Task item:
Scan the records for "logement". Show the matching lines.
·····
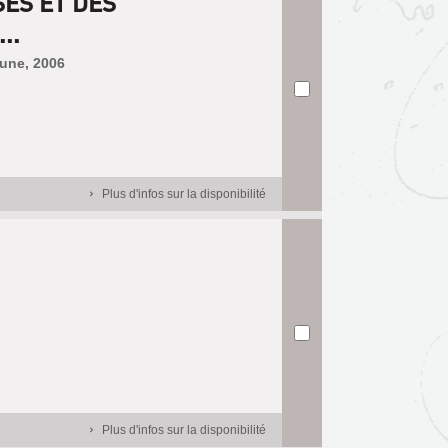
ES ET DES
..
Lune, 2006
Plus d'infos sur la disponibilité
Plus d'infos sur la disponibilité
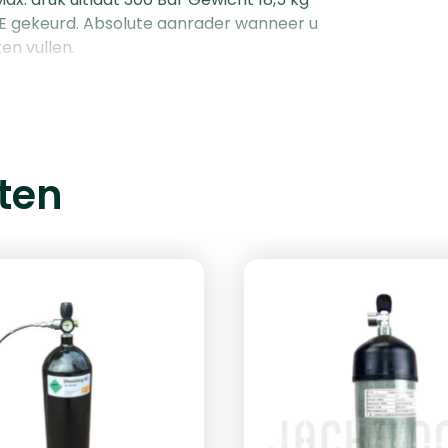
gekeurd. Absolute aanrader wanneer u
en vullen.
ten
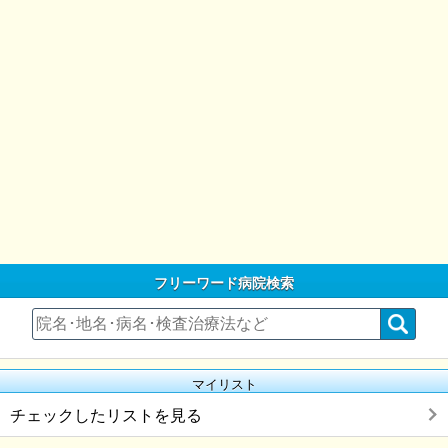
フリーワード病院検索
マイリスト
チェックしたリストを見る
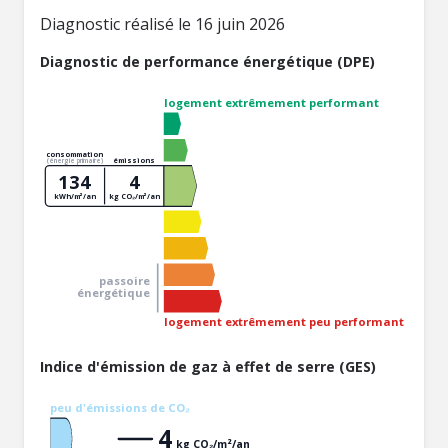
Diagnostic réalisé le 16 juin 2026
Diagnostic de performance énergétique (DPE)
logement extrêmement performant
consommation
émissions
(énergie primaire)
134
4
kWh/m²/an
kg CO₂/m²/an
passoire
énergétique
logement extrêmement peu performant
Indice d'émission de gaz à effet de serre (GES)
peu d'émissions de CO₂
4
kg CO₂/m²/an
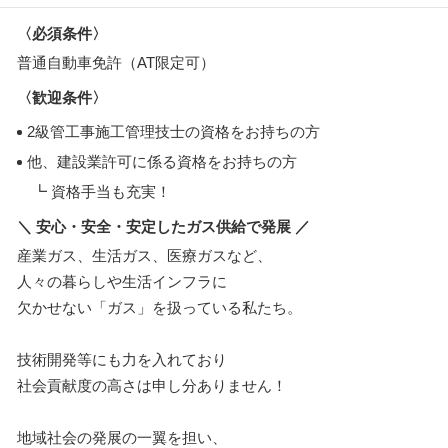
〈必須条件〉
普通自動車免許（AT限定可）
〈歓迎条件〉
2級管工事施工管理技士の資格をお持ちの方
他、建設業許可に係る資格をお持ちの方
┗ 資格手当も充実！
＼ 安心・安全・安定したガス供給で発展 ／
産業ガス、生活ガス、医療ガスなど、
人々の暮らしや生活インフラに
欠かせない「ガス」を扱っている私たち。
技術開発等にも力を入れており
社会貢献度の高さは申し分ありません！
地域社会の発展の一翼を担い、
·····
Reply:
logement extrêmement performant
logement extrêmement peu performant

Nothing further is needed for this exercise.